Painting by Ogata Kōrin

Rough Waves (波濤 図 屏風) is a painting by the Japanese artist Ogata Kōrin, on a two-panel byōbu (folding screen). The work was created c. 1704, and depicts a swirl of stormy sea waves. It has been in the collection of the Metropolitan Museum of Art, New York, since 1926, when it was acquired with financial support from the Fletcher Fund.

==Background==
Throughout the history of Japanese art, many artists have sought to convey in their works the fleeting state of rolling sea waves. The theme has been depicted not only on emakimono (handscrolls) and silk, but also on fans, byōbu and decor items.

==Description==
Ogata's painting Rough Waves is the most important image of the unapproachable sea elements to be created in Japanese painting before Hokusai's The Great Wave off Kanagawa. To create it, Ogata used an ancient Chinese technique of drawing with two brushes, held together in one hand.

The materials Ogata used for the painting were ink, paint and gilded paper. He conveyed the threatening and dangerous nature of the waves with the help of elongated and contrastingly contoured, finger- or dragon-claw-like wave crests and sea foam. The expressiveness of the work appears to be unusual for Ogata, with the main means of expression being the use of lines created by ink.

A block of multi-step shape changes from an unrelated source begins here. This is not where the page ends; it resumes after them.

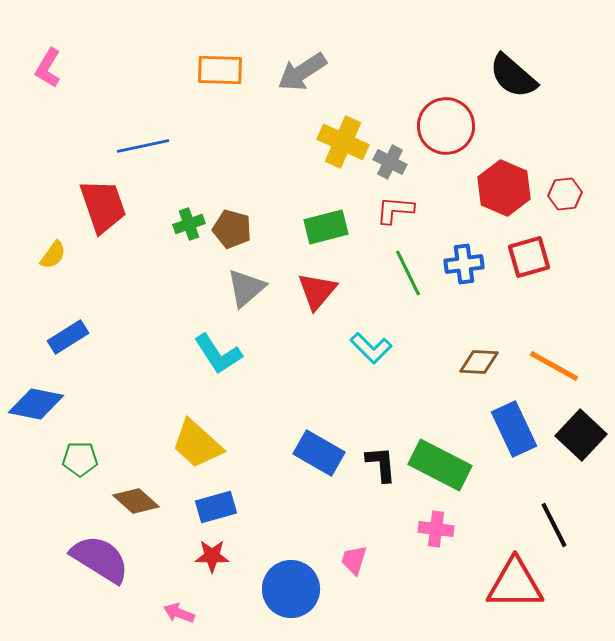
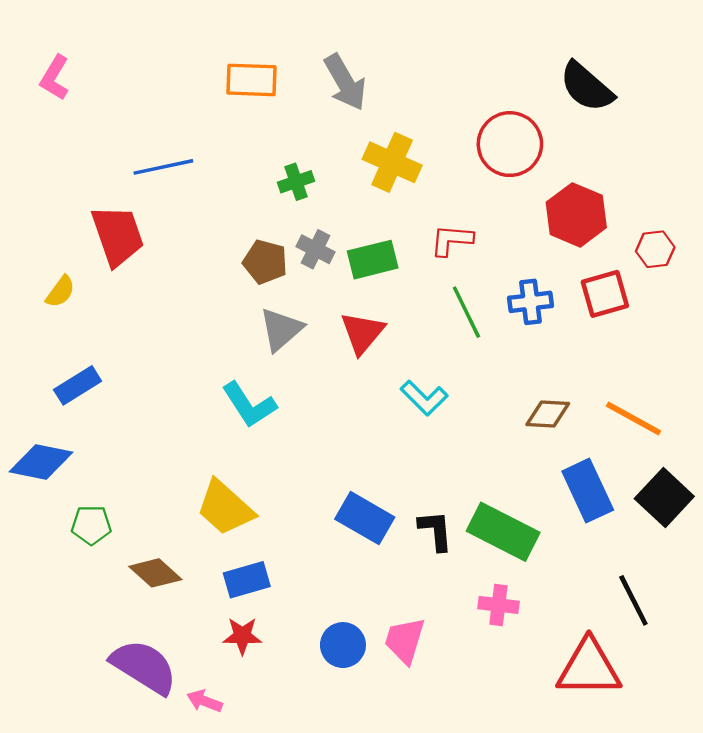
gray arrow: (302, 72) -> (345, 82), turned -87
gray cross: (390, 162) -> (315, 249), moved
red hexagon: (565, 194) -> (655, 249), moved
green cross: (189, 224) -> (296, 182), moved
purple semicircle: (100, 559) -> (144, 667), moved
pink trapezoid: (354, 560) -> (405, 640), size x1.4
blue circle: (291, 589) -> (343, 645), moved, size x0.7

The screen on which Rough Waves was painted bears the seal “Dōsū”, a pseudonym that Ogata used from 1704. Recent studies show that Ogata created the painting between 1704 and 1709, during the transitional period in his career when he lived in the city of Edo (now Tokyo). The works of the artist during this period are characterized by a strong influence of the creativity of representatives of the Kanō school.

The direct source of inspiration for Rough Waves may have been the work of the artist Sesson Shukei (c. 1504), whose still-extant paintings include a number of dynamic and mysterious images of sea waves, among them Egret, Moon, and Wave and The Wind and the Waves. Rough Waves also reflects the influence of Tawaraya Sōtatsu, who specialized in gloomy landscapes, but is nevertheless an independent interpretation by Ogata of the frightening and violent force of the sea.

==Influence==
Rough Waves impressed Ogata’s follower Sakai Hōitsu, who in 1805 created his work Waves, in which he tried to convey a similar frightening atmosphere and a premonition of danger. At some time in the past, Hōitsu's family had commissioned work from Ogata, and so a collection of Ogata's pictures was available for Hōitsu to study in detail. The images in Waves, created in ink on silver-plated paper, were more abstract than those in Ogata's work, but retained their demonic character.